Dalla Galleria Borghese di Roma alla Galleria degli Uffizi di Firenze, dalla Pinacoteca di Brera alla Reggia di Caserta, dal Museo Archeologico Nazionale di Napoli a quello di Reggio Calabria, dagli Scavi di Pompei al Complesso Monumentale Pilotta di Parma, dal Palazzo Reale di Genova al Parco Archeologico di Paestum. Sono soltanto alcuni dei 41 enti autonomi del Ministero per i Beni e le Attività Culturali ammessi, dall’anno finanziario 2017, a ricevere il 5xMille dei contribuenti italiani. Quest’elenco, consultabile sul sito del MiBACT, non esaurisce, ovviamente, la ricchezza di siti culturali di cui beneficia il nostro Paese. L’Italia, infatti, ha il più ampio patrimonio culturale a livello mondiale con quasi cinquemila luoghi di interesse storico-artistico e culturale, fra musei, parchi archeologici, monumenti, gallerie e collezioni e con 54 siti riconosciuti dall’UNESCO.

Soltanto nel 2018, i nostri musei e le aree archeologiche sono state visitate da 55 milioni di visitatori, in aumento rispetto all’anno precedente. Va rilevato che i biglietti staccati sono stati quasi 25 milioni, mentre gli ingressi gratuiti hanno raggiunto e superato i 30 milioni. Numeri che devono indurre una riflessione in chi ha il compito di programmare, progettare ed eseguire le politiche culturali, considerando che, comunque, gli accessi gratuiti, sebbene possano aumentare l’interesse verso le bellezze che conserviamo, pongono un’evidente questione di incassi mancati e di costi realizzati.

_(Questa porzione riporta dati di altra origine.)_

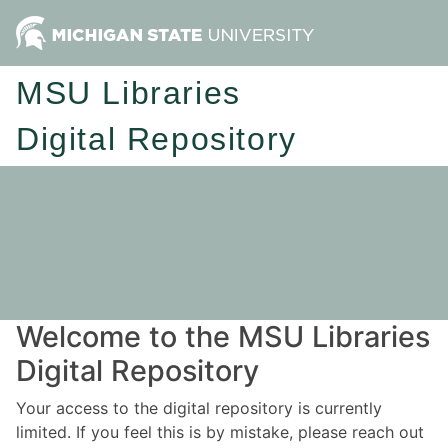
MSU Libraries
Digital Repository
Welcome to the MSU Libraries
Digital Repository
Your access to the digital repository is currently
limited. If you feel this is by mistake, please reach out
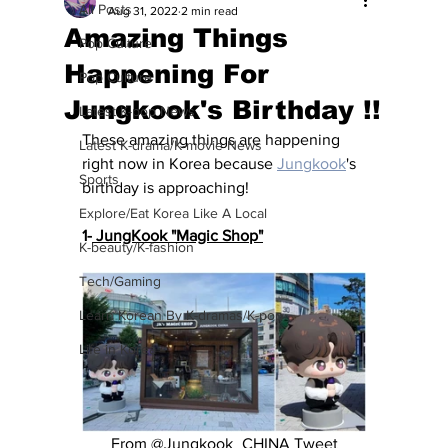
All Posts
Aug 31, 2022
2 min read
Amazing Things
Pop Culture
Happening For
Pop Culture
Jungkook's Birthday !!
Latest K-pop News
These amazing things are happening 
Latest K-drama/K-movie News
right now in Korea because 
Jungkook
's 
Sports
birthday is approaching!
Explore/Eat Korea Like A Local
1-
 JungKook "Magic Shop"
K-beauty/K-fashion
Tech/Gaming
Learn Korean By K-dramas/K-pop
Life in Korea
 From @Jungkook_CHINA Tweet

Come dimostrano i dati pubblicati dal Ministero, la nostra storia e la nostra arte attirano tanti appassionati, molti curiosi e anche troppi turisti della cultura (quelli che entrano senza consapevolezza, magari perché la visita fa parte del pacchetto acquistato dal tour operator o per condividere l’esperienza distratta sui social), specialmente quando questi luoghi sono free entry. Pur essendo numerosi gli ingressi, le istituzioni culturali italiane, con i visitatori, non riescono a creare delle relazioni solide e durature, venendo meno, così, il cosiddetto engagement.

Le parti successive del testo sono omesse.